We then randomly added one of the 6 pericarp loci for each recruit and compared our maternal assignment success with that of the 6-locus seedling genotype only, using 100 random trials. We next added 2 random pericarp loci to the seedling genotype, a treatment again replicated 100 times. Subsequent treatments involved adding 3, 4, and 5 random pericarp loci to the 6-locus seedling genotype, each replicated 100 times. For the final treatment, we added all 6 pericarp loci to all 6 seedling loci. The mixed assay results are shown in Figure 1, for contrast with the 6-locus seedling reference treatment, and indicate that maternal resolution rises steadily and quickly as we add pericarp loci to the seedling battery. As few as 3 pericarp loci added to the seedling battery provide almost 100% correct maternal designation and 4 loci is sufficient to provide categorical designation (Figure 1).
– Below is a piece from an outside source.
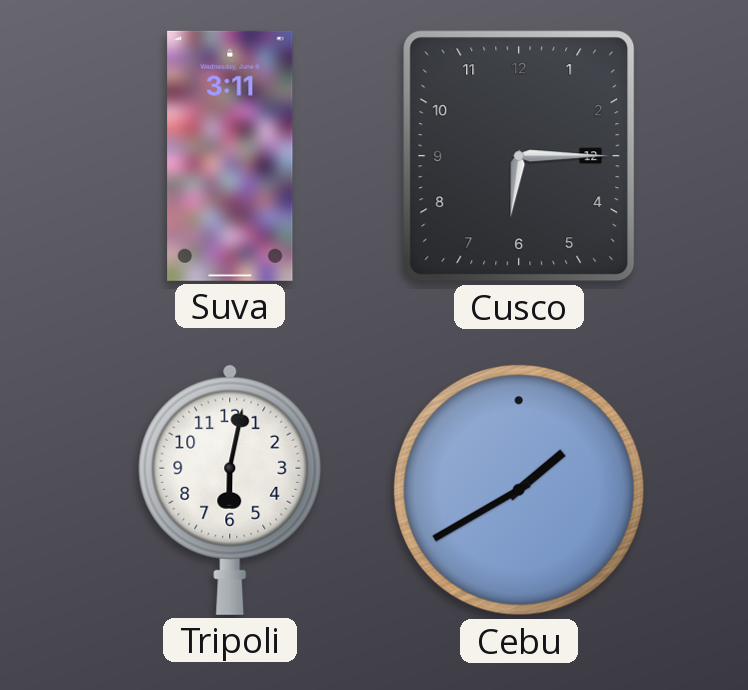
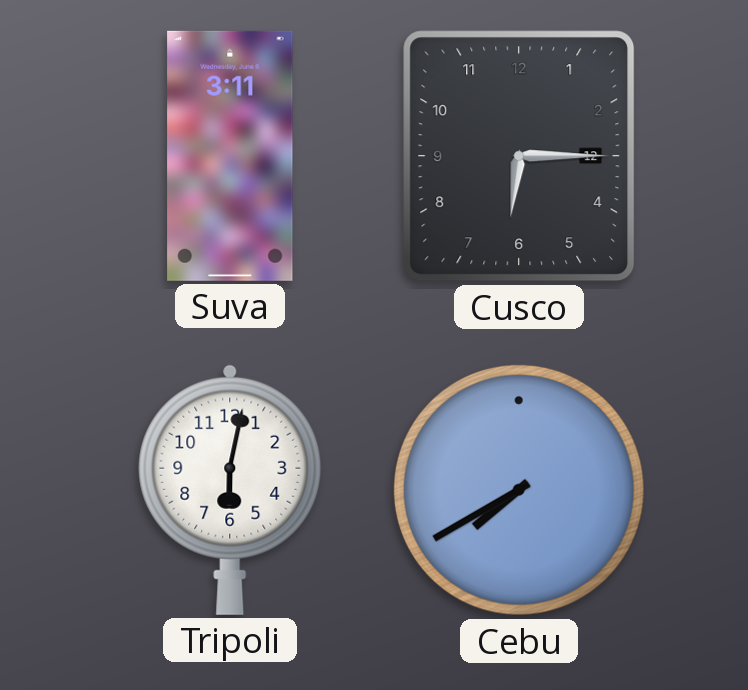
Cebu: 1:40 -> 7:40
Not all the assignments were to the candidate immediately above the canopy patch, but all were assigned to adults quite local to the canopy patch, probably due to some secondary animal-vectored movement of acorns between neighboring canopy patches. Not surprisingly, maternal designation was virtually categorical where the pericarp data were complete and reliable because the Pr(multilocus random match) = 5.52 × 10−7, the 6-locus product of the PI values on the bottom line of Supplementary Appendix Table 1. The more important observation, however, is that adding as few as 3–4 pericarp loci to the seedling genotype is sufficient to convert a modest likelihood preference for one or both parents into an unambiguous designation of maternity.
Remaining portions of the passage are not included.